Is disk really bad if mkfs.ext4 -c -c reports errors?

Gene Heskett gheskett at shentel.net
Wed Jan 11 15:24:45 UTC 2017


On Wednesday 11 January 2017 06:47:51 Chris Green wrote:

> I have been reformatting a disk which had a few corrupted files on it
> with the following command:-
>
>     mkfs.ext4 -c -c /dev/sdb1
>
> (Yes, I know this destroys all the data, everything except the few
> corrupted files has been copied off the disk)
>
> The second pass of badblocks is reporting some errors.  Does this
> indicate that the disk is dying?
>
> The problem is that the documentation doesn't really tell one what the
> errors mean.  Do the reported errors get remapped using the bad blocks
> list or are they errors which *can't* be remapped because the bad
> blocks list is full?  Running SMART diagnostics tells me the disk
> drive has no errors.
>
> --
> Chris Green

You might try a different sata cable, particularly it its a red one 
tinged with a hot magenta coloring. Something in that color of that dye, 
turns the copper in the wires into red, oxidized copper powder in a few 
years.  I am  C.E.T., and its been a problem child for me ever since the 
Japanese took over the microphone cable business for CB radios in the 
early 1970's.
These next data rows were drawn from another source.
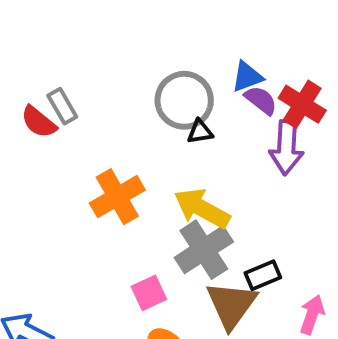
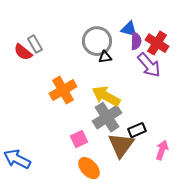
blue triangle: (247, 77) -> (129, 29), turned 36
purple semicircle: (261, 100) -> (136, 41), turned 54
purple arrow: (286, 147) -> (149, 65), turned -44

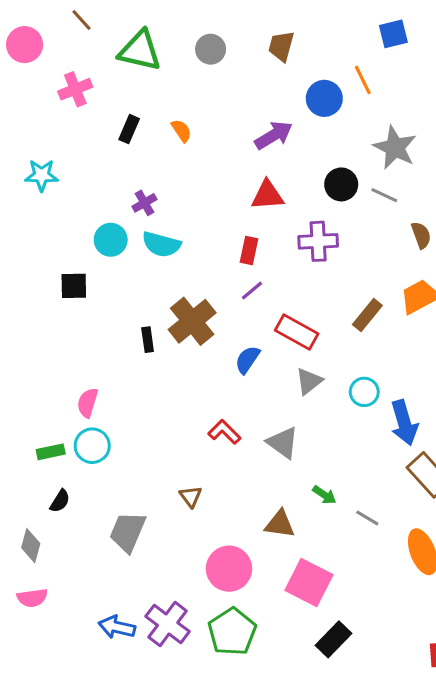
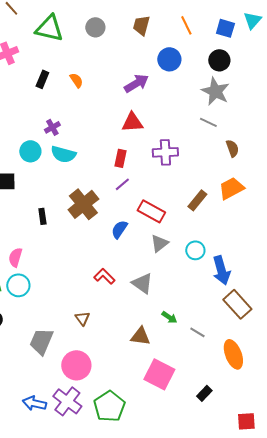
blue square: (393, 34) -> (225, 28), moved, turned 30
orange line: (363, 80) -> (186, 25), moved
black circle: (341, 184) -> (219, 60), moved
black rectangle: (148, 340) -> (42, 216), moved
pink circle: (229, 569) -> (76, 365), moved
black rectangle: (334, 639) -> (204, 393), moved, size x0.7

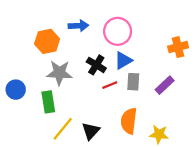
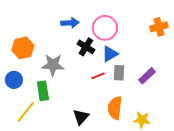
orange hexagon: (47, 41) -> (23, 48), moved
orange cross: (178, 47) -> (159, 27), moved
black cross: (96, 65) -> (86, 47), moved
yellow line: (63, 129) -> (26, 112), moved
This system is nearly a decade old and I've had to replace 
every red cable in it with some other color of jacket in that decade. 
I've several drives, and some of mine are black, some tan, but no red 
ones have survived. I have several terabyte drives, one of which has had 
a reallocated sector count stuck at 25 since I first ran the smartctl 
report on it at about 24,000 spinning hours. Its now just past the 
70,000 spinning hours mark, no additional reallocated sectors have 
occurred.

You might also check its model/serial numbers against a list that at 
least seagate has, download and install the latest firmware in the 
drive. I did that within the first 5k hours of service and gained 40 
megabytes a second on two of them I'd bought locally from Staples, with 
no loss of existing data. Its relatively safe, burn it to a cd, and 
reboot to the cd, it surveys the system and updates the firmware in only 
those drives that need it. In my case the updated drives included the 
one amanda uses for virtual tapes, IOW the drive all my backups were on. 
And thats the drive with 70k+ spinning hours on it right now. I run 
the -t long test on them about monthly, including the system drive while 
its live, no problems have been detected in all this time.

The best cable test? Put a tail on the messages log, and touch the cable, 
moving it an inch or so.  If the logfile gets spammed with drive resets, 
bad dog, replace it soonest, preferably last month.  With a non-red 
cable.

Cheers, Gene Heskett
-- 
"There are four boxes to be used in defense of liberty:
 soap, ballot, jury, and ammo. Please use in that order."